The broadening and deepening of global food production and supply has been a powerful force of economic, social and environmental transformation for the last three decades or more with profound changes, not only to farming systems that become locked into industrial commodity production, but also to adverse environmental effects leading to major ecological ruptures: The productivist agri-industrial model has achieved a remarkable grip over the policy agenda surrounding food security.

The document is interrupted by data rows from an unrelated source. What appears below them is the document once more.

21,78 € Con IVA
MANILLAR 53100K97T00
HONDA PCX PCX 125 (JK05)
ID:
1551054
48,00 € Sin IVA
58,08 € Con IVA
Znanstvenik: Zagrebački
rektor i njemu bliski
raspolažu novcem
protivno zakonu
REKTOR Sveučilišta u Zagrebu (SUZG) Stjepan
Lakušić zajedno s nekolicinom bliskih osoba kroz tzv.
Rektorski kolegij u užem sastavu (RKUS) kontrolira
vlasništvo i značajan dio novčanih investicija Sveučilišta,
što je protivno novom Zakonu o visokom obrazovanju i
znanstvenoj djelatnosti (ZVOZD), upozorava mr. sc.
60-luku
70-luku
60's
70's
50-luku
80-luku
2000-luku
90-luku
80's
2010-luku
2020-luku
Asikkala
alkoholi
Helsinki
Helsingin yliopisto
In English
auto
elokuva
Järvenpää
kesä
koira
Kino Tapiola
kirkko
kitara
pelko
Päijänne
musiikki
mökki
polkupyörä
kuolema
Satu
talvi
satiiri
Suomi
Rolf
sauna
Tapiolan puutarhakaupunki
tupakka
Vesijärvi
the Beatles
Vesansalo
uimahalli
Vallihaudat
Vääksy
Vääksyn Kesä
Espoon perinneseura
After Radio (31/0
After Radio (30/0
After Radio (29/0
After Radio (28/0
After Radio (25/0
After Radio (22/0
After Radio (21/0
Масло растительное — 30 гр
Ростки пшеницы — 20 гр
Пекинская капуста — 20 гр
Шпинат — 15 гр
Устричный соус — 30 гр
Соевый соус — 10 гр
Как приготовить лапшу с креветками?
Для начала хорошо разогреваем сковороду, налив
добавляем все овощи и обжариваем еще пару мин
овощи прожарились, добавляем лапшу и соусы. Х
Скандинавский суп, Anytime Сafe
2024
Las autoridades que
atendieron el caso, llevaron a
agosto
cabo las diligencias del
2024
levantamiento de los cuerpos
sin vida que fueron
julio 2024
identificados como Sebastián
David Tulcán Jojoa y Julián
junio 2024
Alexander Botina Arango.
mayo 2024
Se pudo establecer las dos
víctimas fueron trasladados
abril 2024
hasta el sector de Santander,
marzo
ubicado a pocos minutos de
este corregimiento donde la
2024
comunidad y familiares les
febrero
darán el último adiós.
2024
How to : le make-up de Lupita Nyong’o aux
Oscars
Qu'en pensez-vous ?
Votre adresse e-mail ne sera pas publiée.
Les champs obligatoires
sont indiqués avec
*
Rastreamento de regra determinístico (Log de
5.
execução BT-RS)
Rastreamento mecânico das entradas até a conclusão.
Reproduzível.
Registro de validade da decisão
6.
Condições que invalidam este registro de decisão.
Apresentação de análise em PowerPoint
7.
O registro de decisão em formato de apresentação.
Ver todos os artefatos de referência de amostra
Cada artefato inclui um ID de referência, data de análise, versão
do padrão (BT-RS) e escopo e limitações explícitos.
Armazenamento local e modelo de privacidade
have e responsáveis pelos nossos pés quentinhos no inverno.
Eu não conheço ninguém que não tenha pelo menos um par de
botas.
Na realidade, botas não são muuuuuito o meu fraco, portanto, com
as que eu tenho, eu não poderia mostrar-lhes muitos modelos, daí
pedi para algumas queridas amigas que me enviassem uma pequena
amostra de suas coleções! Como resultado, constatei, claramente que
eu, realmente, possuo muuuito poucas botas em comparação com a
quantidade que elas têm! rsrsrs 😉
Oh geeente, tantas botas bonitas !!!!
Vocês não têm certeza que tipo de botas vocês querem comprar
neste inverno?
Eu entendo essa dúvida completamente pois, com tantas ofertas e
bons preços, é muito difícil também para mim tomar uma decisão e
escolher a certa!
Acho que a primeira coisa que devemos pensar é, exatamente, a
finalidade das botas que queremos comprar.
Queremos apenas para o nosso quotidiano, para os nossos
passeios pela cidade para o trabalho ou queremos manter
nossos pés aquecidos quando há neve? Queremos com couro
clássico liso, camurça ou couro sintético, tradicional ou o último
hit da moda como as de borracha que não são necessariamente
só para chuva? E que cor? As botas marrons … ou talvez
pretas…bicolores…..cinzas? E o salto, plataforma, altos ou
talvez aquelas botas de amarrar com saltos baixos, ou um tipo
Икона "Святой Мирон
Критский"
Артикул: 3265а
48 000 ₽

Yet the consequences include growing concern over emissions of greenhouse gases and impacts upon biological diversity.
The Cork Summer School held in June 2018 proposed policy changes not only in response to the Milan Urban Food Policy pact but also to the review of the EU Common Agricultural Policy which will take place in 2018. The Milan Urban Food Policy Pact, signed by over one hundred cities across the globe, called for co-ordinated international food policies to tackle the pressing issues of food as a human right, the underlying systemic causes of food insecurity and the need to create sustainable and socially just ‘food systems’. See: http://www.foodpolicymilano.org/en/urban-food
The European Commission’s communication on the review of the Common Agricultural Policy (CAP) states that climate change and preserving the environment is the main challenge facing the EU, and that CAP must play an enhanced role in this battle – not only to protect farmers from the impact of climate change but also to ensure that farming does not contribute to making the problem worse. Stringent new goals will be set at European level to ensure farming contributes fully to helping meet the EU’s international commitments on climate change and sustainability.
Each EU country will develop its own strategic plan – approved by the European Commission – setting out how they intend to meet the objectives and addressing citizens’ concerns regarding sustainable agricultural production, including health, nutrition, food waste and animal welfare.